JSON: Set Value¶
Sets a value inside JSON data using a dot-separated key path. Supports navigating objects and arrays (using numeric indices for arrays) and creates intermediate objects/arrays as needed. If the key path is empty, the entire data is replaced with the provided value.

Usage¶
Use this node when you need to insert or update a value within nested JSON data by specifying a path like user.profile.name or items.0.title. It accepts JSON data as a dict/list or a JSON string. Typically used after parsing JSON, or before serializing back to a string, to programmatically modify specific fields.
Inputs¶
| Field | Required | Type | Description | Example | 
|---|---|---|---|---|
| json_data | True | WILDCARD | The JSON data to modify. Can be a dict, list, or a JSON string. If a string is provided, it will be parsed. | {'user': {'name': 'Alice'}, 'items': [{'title': 'Old'}]} | 
| key_path | True | STRING | Dot-separated path to where the value should be set. Use numeric segments to index into arrays (e.g., items.0.title). Leave empty to replace the entire input with the provided value. | items.0.title | 
| value | True | WILDCARD | The value to set at the specified path. Can be any JSON-serializable type. | New Title | 
Outputs¶
| Field | Type | Description | Example | 
|---|---|---|---|
| updated_data | WILDCARD | The JSON data after setting the value at the specified path. | {'user': {'name': 'Alice'}, 'items': [{'title': 'New Title'}]} | 
Important Notes¶
- Path format: Use dot-separated keys; array indices must be numeric (e.g., items.2.name).
- Empty path: If key_path is empty, the entire output becomes the provided value.
- Input as string: If json_data is a JSON string, it is parsed; if parsing fails or results in null/empty, an empty object {} is used as the base before setting the value.
- Intermediate creation: Missing objects/arrays are created automatically along the path. For arrays, missing indices are filled with {} for intermediate steps and None for final padding.
- Invalid segments: Non-numeric array indices or encountering non-container types in the path will cause the operation to no-op and return the original data.
- Return type: Output is the updated data structure (dict/list/other), not a JSON string.
Troubleshooting¶
- Value not updated: Ensure array path segments are numeric (e.g., '0', '1') and that intermediate path targets are objects/arrays. Invalid segments cause the node to return the original data.
- Output became {} or lost fields: If you passed an invalid JSON string as input, parsing fails and the node starts from an empty object.

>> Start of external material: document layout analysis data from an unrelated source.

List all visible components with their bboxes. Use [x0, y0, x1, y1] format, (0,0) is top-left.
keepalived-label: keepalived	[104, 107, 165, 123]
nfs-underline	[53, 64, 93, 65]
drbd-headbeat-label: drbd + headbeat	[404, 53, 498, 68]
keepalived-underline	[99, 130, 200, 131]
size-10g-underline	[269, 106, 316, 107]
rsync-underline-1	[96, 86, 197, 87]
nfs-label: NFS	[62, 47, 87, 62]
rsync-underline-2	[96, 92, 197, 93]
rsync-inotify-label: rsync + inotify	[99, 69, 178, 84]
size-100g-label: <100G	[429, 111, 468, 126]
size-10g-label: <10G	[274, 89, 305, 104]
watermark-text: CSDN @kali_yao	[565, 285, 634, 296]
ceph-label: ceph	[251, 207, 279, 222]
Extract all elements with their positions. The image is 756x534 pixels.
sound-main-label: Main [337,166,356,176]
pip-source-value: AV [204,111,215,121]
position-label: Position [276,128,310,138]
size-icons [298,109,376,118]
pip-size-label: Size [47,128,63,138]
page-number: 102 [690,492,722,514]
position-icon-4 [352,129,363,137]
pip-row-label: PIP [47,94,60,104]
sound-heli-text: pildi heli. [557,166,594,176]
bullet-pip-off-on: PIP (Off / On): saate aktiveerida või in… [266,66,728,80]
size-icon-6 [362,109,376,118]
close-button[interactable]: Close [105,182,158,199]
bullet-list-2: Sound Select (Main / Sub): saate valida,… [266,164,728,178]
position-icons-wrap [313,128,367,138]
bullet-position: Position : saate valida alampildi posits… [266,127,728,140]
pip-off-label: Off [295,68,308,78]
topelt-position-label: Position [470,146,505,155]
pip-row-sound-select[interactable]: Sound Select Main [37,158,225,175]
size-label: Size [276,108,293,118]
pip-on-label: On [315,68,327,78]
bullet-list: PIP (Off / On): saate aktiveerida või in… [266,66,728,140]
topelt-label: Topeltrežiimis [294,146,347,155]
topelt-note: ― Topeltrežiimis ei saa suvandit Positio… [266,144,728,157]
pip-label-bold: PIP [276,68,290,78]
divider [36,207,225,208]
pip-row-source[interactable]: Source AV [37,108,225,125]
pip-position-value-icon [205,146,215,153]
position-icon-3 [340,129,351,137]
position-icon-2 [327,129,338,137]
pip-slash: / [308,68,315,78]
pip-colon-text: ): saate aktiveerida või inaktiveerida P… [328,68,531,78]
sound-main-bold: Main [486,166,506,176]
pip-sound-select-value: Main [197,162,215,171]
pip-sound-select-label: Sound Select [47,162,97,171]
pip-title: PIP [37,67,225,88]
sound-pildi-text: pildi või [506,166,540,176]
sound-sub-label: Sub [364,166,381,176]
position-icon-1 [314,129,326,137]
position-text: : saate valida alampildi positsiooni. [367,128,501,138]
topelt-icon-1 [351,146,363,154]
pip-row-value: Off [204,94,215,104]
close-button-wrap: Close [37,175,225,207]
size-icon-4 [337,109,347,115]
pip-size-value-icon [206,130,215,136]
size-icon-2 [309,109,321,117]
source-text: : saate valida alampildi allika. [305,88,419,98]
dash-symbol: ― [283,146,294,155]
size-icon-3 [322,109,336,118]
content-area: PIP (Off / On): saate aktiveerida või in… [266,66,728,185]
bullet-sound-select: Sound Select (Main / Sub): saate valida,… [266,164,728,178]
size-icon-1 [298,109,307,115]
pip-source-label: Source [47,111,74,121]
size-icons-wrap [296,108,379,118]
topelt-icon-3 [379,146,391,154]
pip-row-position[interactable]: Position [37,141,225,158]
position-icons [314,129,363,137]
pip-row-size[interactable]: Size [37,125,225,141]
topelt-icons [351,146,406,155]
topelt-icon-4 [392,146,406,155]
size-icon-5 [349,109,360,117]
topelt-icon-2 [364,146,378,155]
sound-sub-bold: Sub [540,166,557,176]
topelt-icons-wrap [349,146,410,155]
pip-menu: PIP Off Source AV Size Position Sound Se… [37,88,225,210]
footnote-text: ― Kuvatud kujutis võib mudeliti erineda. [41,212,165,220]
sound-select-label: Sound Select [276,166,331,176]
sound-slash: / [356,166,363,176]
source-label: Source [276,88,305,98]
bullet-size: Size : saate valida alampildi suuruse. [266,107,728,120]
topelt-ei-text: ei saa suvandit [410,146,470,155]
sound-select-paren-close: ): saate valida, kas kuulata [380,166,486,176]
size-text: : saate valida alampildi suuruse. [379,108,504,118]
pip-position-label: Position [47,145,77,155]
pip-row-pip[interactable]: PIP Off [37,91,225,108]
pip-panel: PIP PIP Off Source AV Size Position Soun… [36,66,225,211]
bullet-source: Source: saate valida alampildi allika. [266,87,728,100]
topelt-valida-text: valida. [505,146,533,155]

Validate the JSON first using a JSON validation node or ensure the input string is valid.
- Setting inside arrays behaves unexpectedly: When extending arrays to reach an index, intermediate elements are created. For intermediate steps they are {}, and for final padding they are None; verify your path and expected structure.
- Whole data replaced: This happens when key_path is empty; provide a proper path if you intend to modify only a part of the data.